Tuesday, February 17, 2009

Being selfish -- Love Dare Day 3

Today I screwed up a bit.

I hadn't read the challenge completely and thought that I was supposed to do something nice for my husband and not be selfish. He had the day off for President's Day and we had discussed on Friday spending the day together since Sophie and Max would be in school and Carly would go to day care (she goes just one day a week).

Well, Sunday evening he had mentioned that he had to run to Baltimore for a side job he was doing and thought that I could accompany him and then we could go to lunch. I started thinking of all of the orders I had to do for my embroidery business and told him I didn't think I would be able to get everything done that I needed to if I went with him (it would have meant three hours in the car plus whatever time we spent at the job site and at lunch). I could tell that he was disappointed, but instead of making the concession, I stayed at home to work.

I vacillated all day, beating myself up one minute and then trying to justify my actions--it was the one day I could devote to my business without interruption from the kids. I had just about convinced myself that I was not being selfish, that I was being responsible, when I sat down and read more closely the chapter in the book for Day 3. I pretty much failed the questionnaire.

Do I truly want what's best for my husband? Well, of course. That's why I am doing this challenge.

Do I truly want him to feel loved by me? Again, a given.

Does he believe I have his best interests in mind? Oh, dear...

Does he see me as looking out for myself first? Uh, yeah...

Alright--so I blew it. I could have put my orders off (I was turning them around within a few days rather than the week to two weeks stated on my website), and gone with Steve--it should have been a simple challenge, but I complicated things by being selfish. I realize the purpose of this challenge is not to punish ourselves, but to show true love to our spouses and children. I resolved to do better the next day.

Then I looked at the challenge and realized I was supposed to buy something for Steve to show him that I was thinking of him. Shoot! It was already 8 p.m. What could I possibly buy and how could I sneak out of the house without anyone knowing I had left?

Without hesitation, I grabbed the keys to my car and snuck out the front door. Steve and the kids were in the basement cleaning up. I drove to the HandiMart outside our neighborhood and purchased him a Powerball ticket--he had just this afternoon told me he was going to win Powerball one of these days, "It shouldn't be too hard--I think they say the odds are 72 million to one." Good ol' Steve--always the positive thinker.

I snuck back in the house. Mission accomplished.
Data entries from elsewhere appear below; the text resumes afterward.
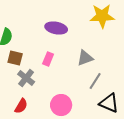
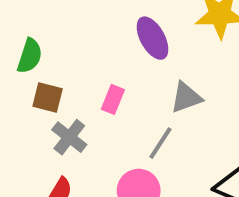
purple ellipse: (56, 28) -> (152, 38), moved, turned 50
gray line: (95, 81) -> (160, 143), moved

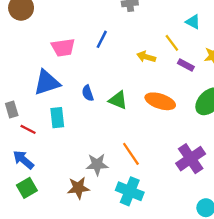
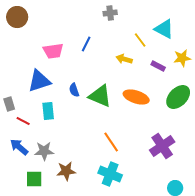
cyan triangle: (193, 22) -> (164, 29), size x1.5
yellow line: (172, 43) -> (140, 40), moved
green triangle: (118, 100) -> (100, 96), size x1.4
gray star: (97, 164) -> (44, 151), moved
green square: (27, 188) -> (34, 179), moved, turned 30

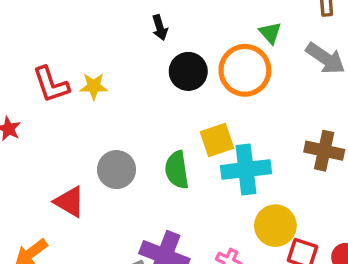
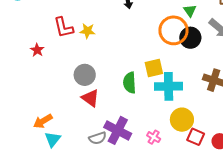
black circle: (188, 71) -> (190, 38), moved
gray circle: (117, 170) -> (85, 75), moved
red triangle: (70, 202) -> (90, 98), moved

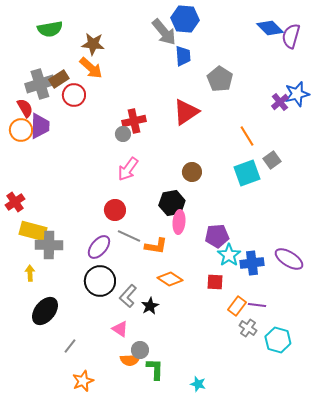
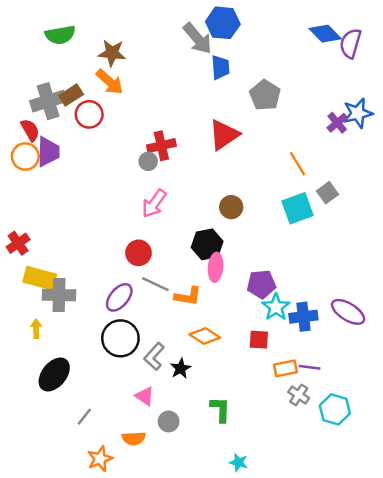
orange rectangle: (237, 306) -> (285, 368), turned 42
orange semicircle: (130, 360) -> (134, 438), moved
green L-shape: (155, 369) -> (220, 409), moved

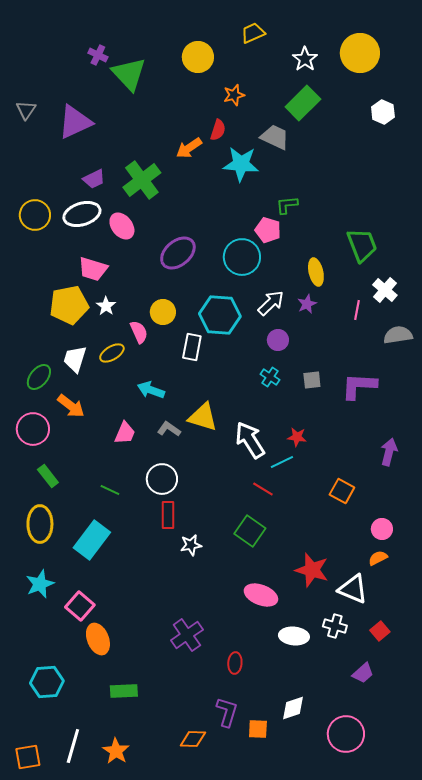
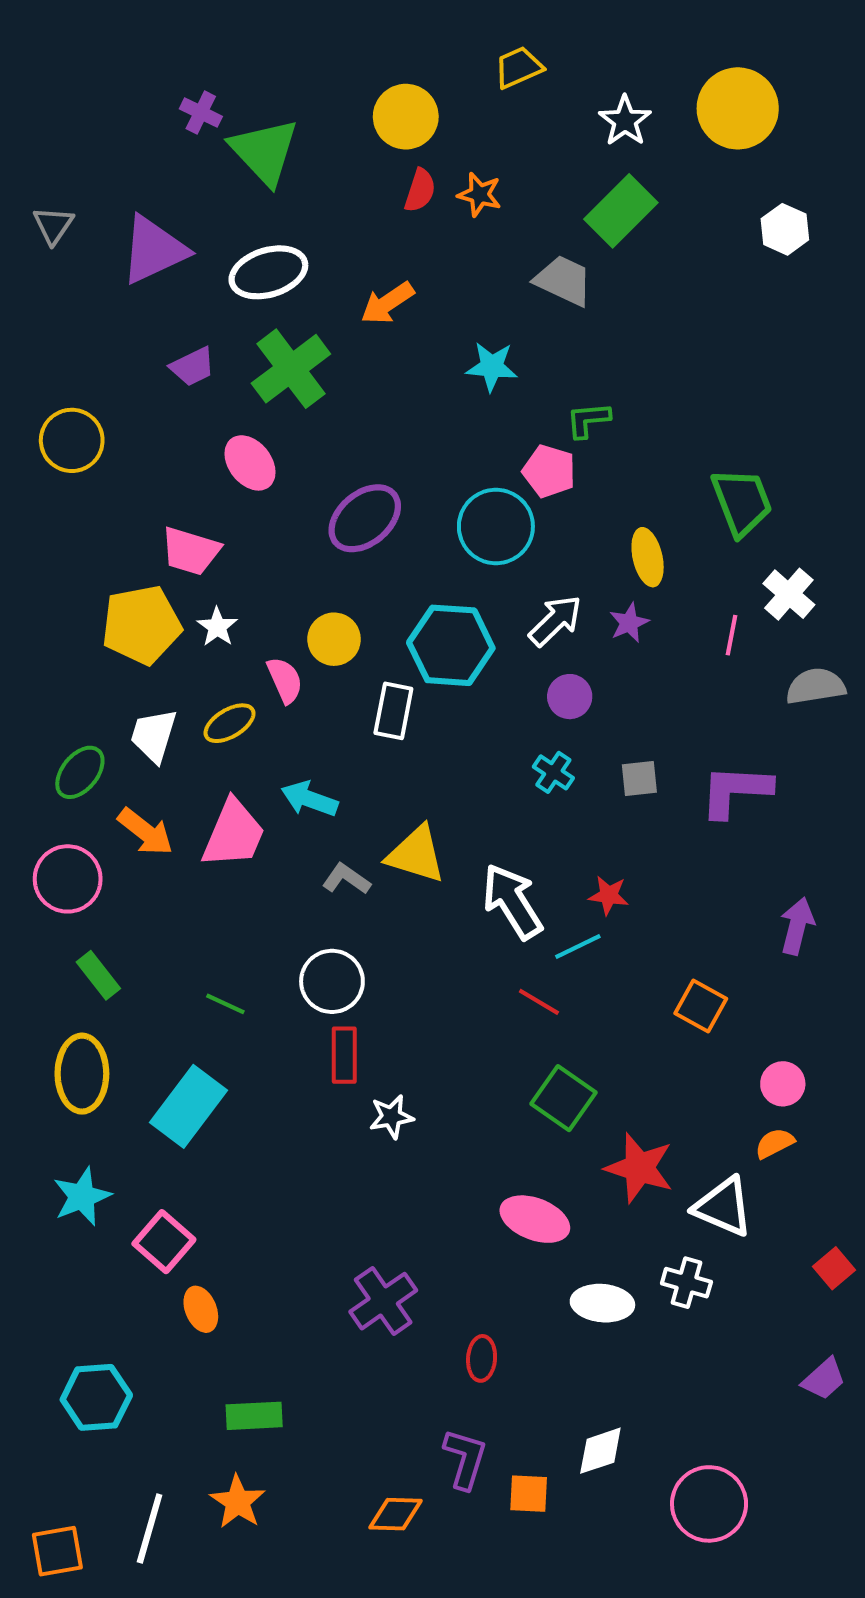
orange star: (234, 95) -> (480, 194), turned 30
red semicircle: (218, 130) -> (420, 190), moved
cyan star: (241, 164) -> (492, 367), moved, size x0.7
white ellipse: (82, 214) -> (268, 272), moved
pink trapezoid: (125, 433) -> (234, 834), moved, size x1.5
green square: (250, 531) -> (564, 1098), moved
red square: (380, 631) -> (834, 1268), moved
orange ellipse: (98, 639) -> (201, 1309), size x0.7
purple trapezoid: (363, 673) -> (824, 1379), moved
orange star: (116, 751) -> (238, 1502), moved

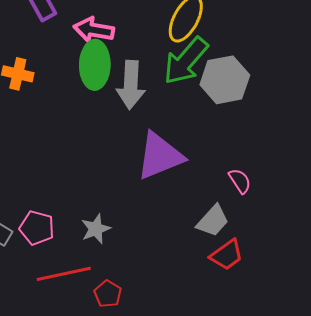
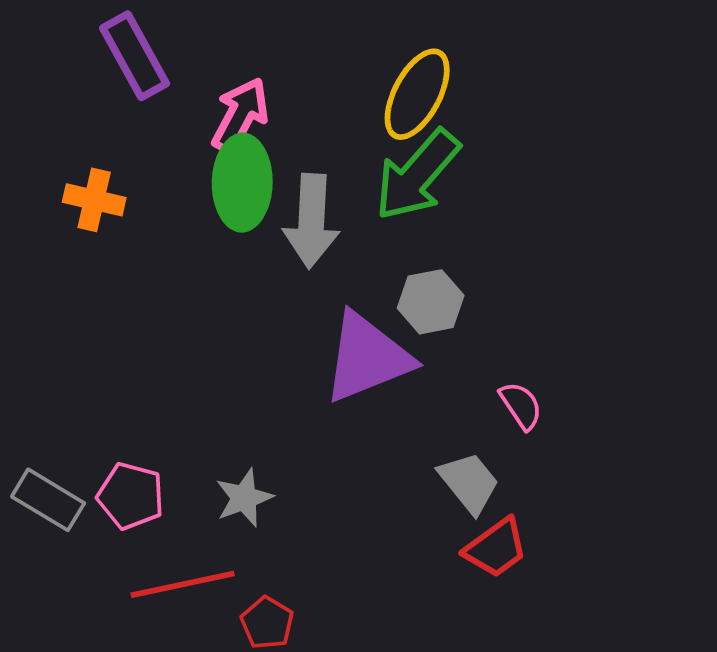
pink arrow: (94, 30) -> (240, 115), turned 108
gray hexagon: (225, 80) -> (431, 302), moved, size x0.7
gray trapezoid: (213, 221) -> (469, 482), turned -81

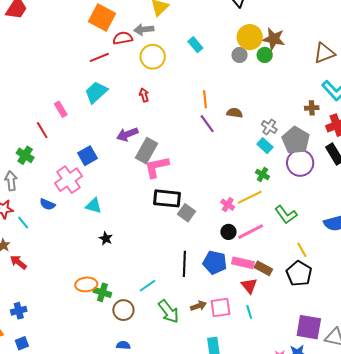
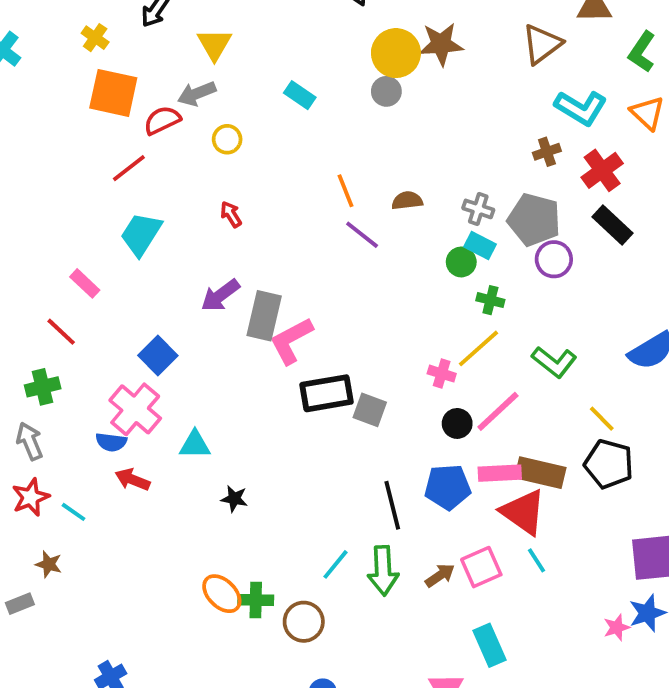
green circle: (265, 55) -> (461, 262), moved
yellow circle: (153, 57) -> (227, 139), size x0.6
green cross: (25, 155) -> (43, 387), turned -30
purple circle: (300, 163) -> (554, 259), size x0.7
blue semicircle: (47, 204) -> (111, 442), moved
red arrow: (18, 262) -> (132, 480), moved
brown rectangle: (263, 268) -> (540, 473), size x1.4
orange ellipse: (86, 284) -> (222, 594), turned 65
red triangle: (249, 286) -> (523, 512), size x1.5
green arrow: (169, 311) -> (383, 571), moved, turned 50

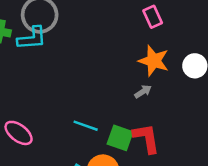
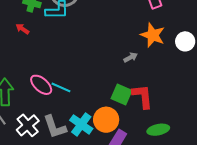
gray arrow: (143, 92) -> (131, 57), moved
cyan line: (86, 126) -> (61, 87), moved

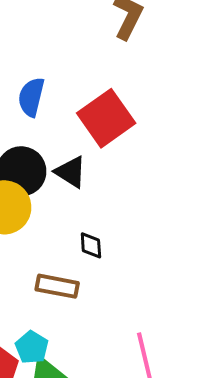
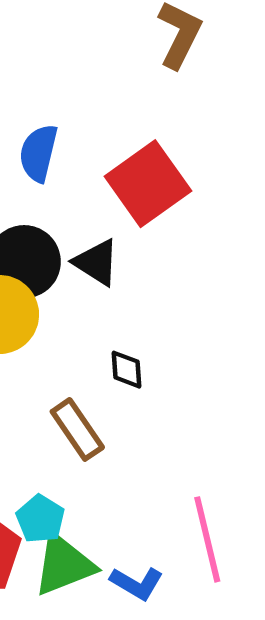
brown rectangle: (57, 286) -> (77, 429), turned 45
I went down to the basement and handed him the ticket.

"Where'd you get this?" he asked.

"Oh, I had to run and get some aspirin for my hip, so I thought I'd get you a Powerball ticket," I explained.

"Thanks," was all he said.

That's it? I thought. Rather than say something like, "Gee, I thought you would be a little more grateful that I bought you something," I held my tongue.

Then I thought of how Caleb in the movie "Fireproof" could not believe that Catherine didn't even thank him for the coffee he had made for her or the pitiful flowers he purchased for her, once again, making it about him instead of his wife. Then I realized that it wasn't about me getting praise for doing something nice--it was about Steve--a small, small gesture to let him know I was thinking of him.

"Do nothing from selfishness or empty conceit, but with humility of mind regard one another as more important than yourselves" (Philippians 2:3).

Lesson learned. The day was not a total loss.